For many years, Spoonbill has being somewhat of a glaring omission from my British list, having missed 4 county birds in the last few years, including one by a painful 5 minutes, (meaning i would have been on site and walking to the hide when it flew through), and a further 5 in my journeys around the wider country.
However, a brief flypast of an adult Spoonbill back in May at Titchwell RSPB proved to me that these mythical creatures did actually exist, so, with slightly more optimism i headed down to Slimbridge WWT for the long staying bird with my curse now broken.
And it was straight to the South lake, and as soon as entering the hide, the stunner of an adult SPOONBILL greeted me towards the back of the lake perching on a stump. Initially asleep, it occasionally woke up, revealing the spatula of a bill that the bird possesses.
Still in partial summer plumage, the bird was obviously heavily moulting into its winter plumage. As you would expect for a species more accustomed to southern climates, the bird was irritated by the somewhat crap weather of the day, with heavy rain and cloud.
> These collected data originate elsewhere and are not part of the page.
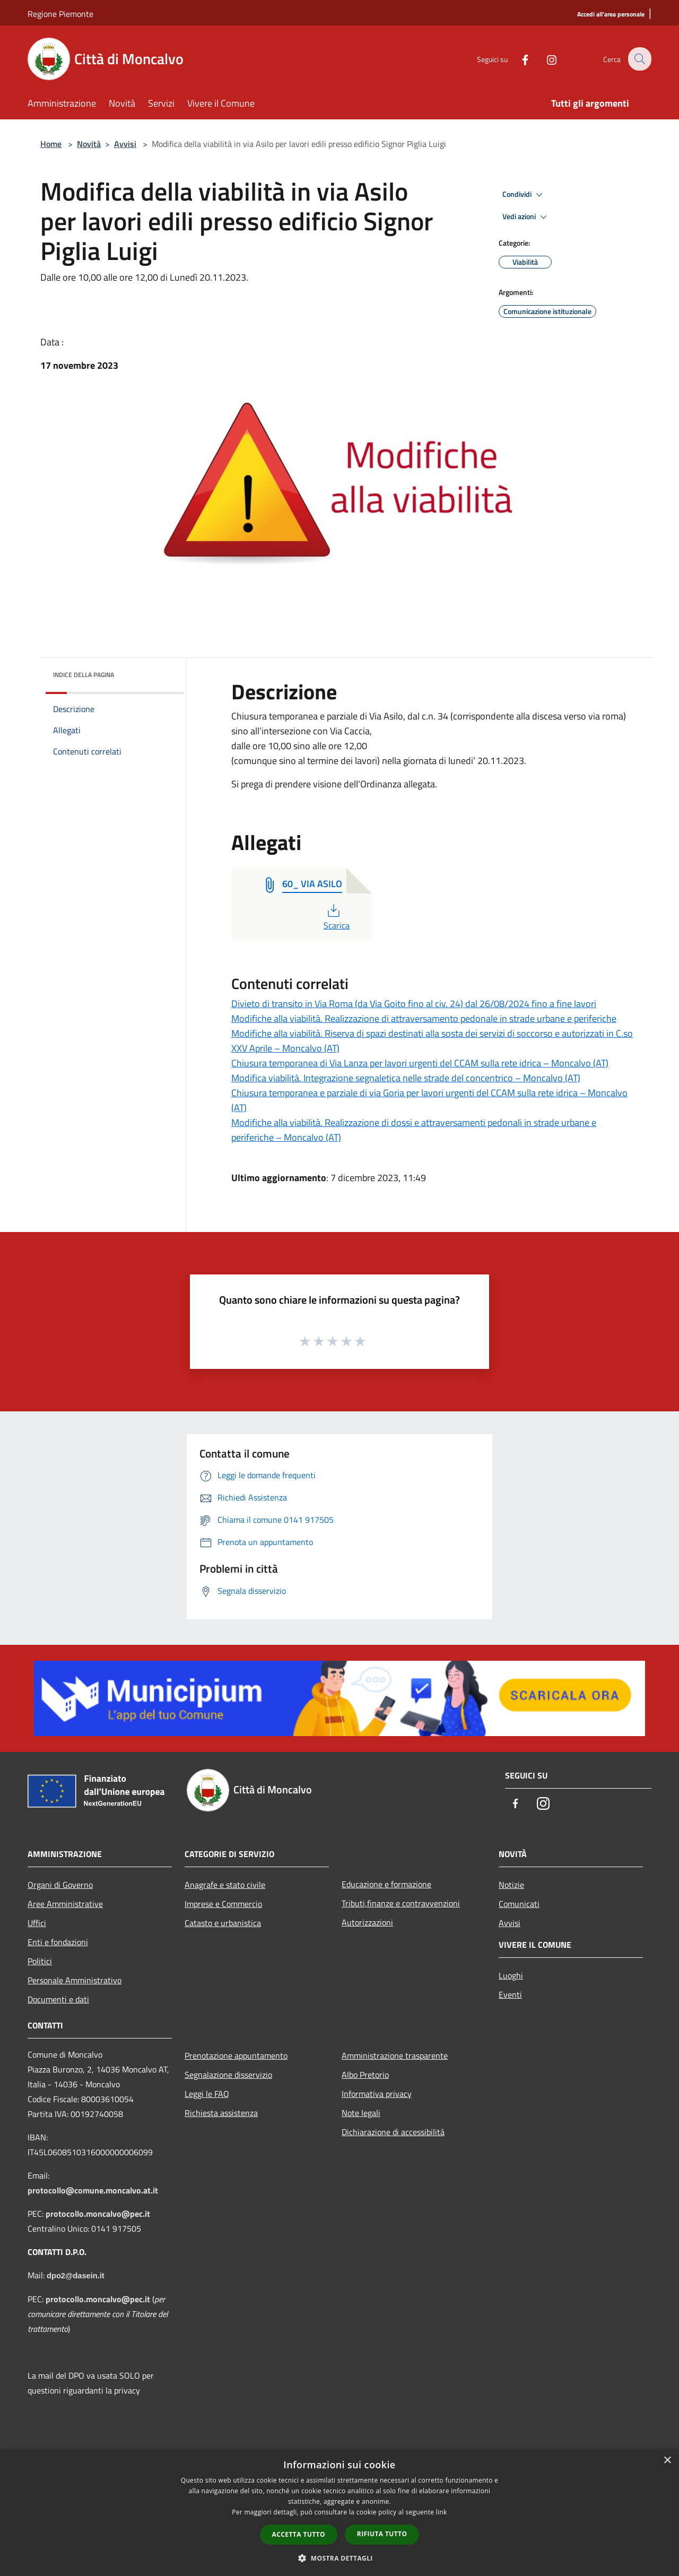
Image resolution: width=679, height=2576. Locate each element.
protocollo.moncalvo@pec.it (98, 2213)
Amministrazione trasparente (395, 2055)
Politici (40, 1961)
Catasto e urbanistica (223, 1922)
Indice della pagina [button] (83, 675)
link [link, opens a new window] (441, 2512)
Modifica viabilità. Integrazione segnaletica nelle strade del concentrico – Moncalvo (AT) (405, 1078)
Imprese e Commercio (223, 1903)
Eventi (510, 1994)
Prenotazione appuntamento (236, 2055)
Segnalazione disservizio (228, 2074)
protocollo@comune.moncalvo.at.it (93, 2190)
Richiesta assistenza (221, 2112)
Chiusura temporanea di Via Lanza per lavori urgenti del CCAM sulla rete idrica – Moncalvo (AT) (419, 1063)
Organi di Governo (60, 1884)
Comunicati (519, 1903)
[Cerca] (638, 59)
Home (51, 143)
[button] (339, 2558)
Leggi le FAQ (207, 2093)
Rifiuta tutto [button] (382, 2533)
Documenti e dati (58, 1999)
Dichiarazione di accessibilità (393, 2132)
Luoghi (511, 1975)
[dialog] (339, 2512)
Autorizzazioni (367, 1922)
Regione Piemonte (60, 13)
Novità (89, 143)
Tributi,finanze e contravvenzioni (401, 1903)
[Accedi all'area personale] (611, 15)
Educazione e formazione (386, 1884)
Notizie (511, 1884)
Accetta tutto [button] (298, 2534)
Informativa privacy (377, 2093)
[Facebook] (517, 58)
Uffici (37, 1922)
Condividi (524, 194)
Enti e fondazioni (58, 1942)
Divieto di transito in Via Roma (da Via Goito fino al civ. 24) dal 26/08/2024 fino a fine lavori (413, 1003)
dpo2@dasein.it (76, 2275)
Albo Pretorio (365, 2074)
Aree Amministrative (65, 1903)
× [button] (667, 2461)
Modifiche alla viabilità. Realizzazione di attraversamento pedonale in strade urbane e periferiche (423, 1018)
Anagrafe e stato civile (225, 1884)
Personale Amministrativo (74, 1980)
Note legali (361, 2112)
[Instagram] (544, 58)
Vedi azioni (526, 217)
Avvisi (125, 143)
2 Ruff and a partial summer plumaged Golden Plover joined the 130c Black-tailed Godwit.
Hearing that the juvenile WOOD SANDPIPER was showing on the Rushy, we headed over there, where we hid in the hide from the worsening rain, but the Wood Sandpiper was indeed present with 5 Green Sandpiper.
After a check of the Zeiss Hide, where we saw the 8 Avocet, a Pintail, and the Wood Sandpiper flew in and joined us.
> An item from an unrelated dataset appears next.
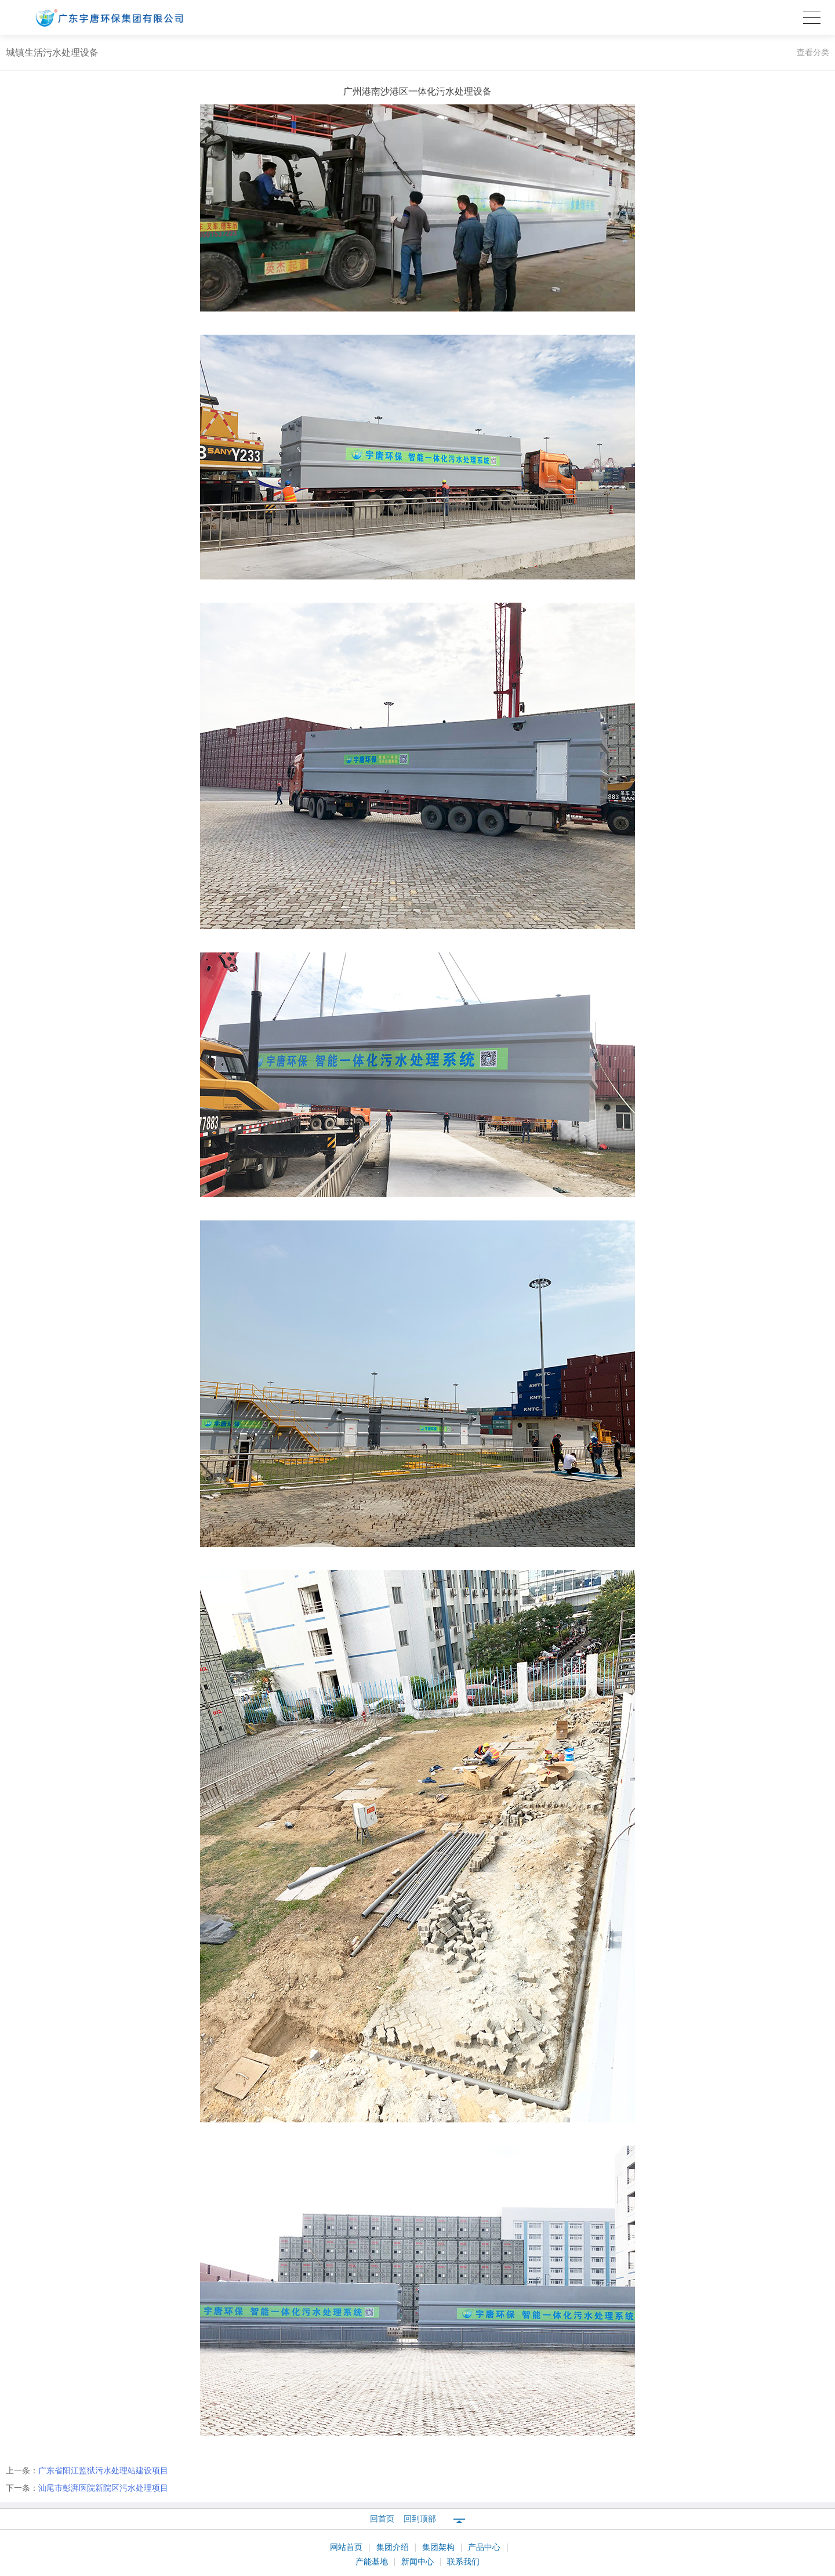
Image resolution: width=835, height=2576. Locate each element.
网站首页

A scan from the Holden Tower revealed a adult DARK-BELLIED BRENT GOOSE, with 6 Ringed Plover, 10 Dunlin and 6 Common Tern, so then we moved to the Middle Point, with the rain having now ceased.
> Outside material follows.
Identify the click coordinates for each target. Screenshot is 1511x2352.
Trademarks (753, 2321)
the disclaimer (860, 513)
From here, following the heavy rain, we witnessed a period of vis-mig, and in 2 hours, a total of 42 WHIMBREL flew past the 'hide', all of them calling as they went, a few of the birds dropped down onto the mud briefly before continuing off south. Similarly, a juvenile MEDITERRANEAN GULL flew past us as it headed downriver, but this bird seemed to drop down onto the Saltmarsh. A party of Blackwit (40 birds) were on the estuary, before being flushed and flying off back towards the Center. 4 Little Egret were located out on the mud also, and with the growing number of Gulls, a juvenile YELLOW-LEGGED GULL was picked out on the edge of a sand bank.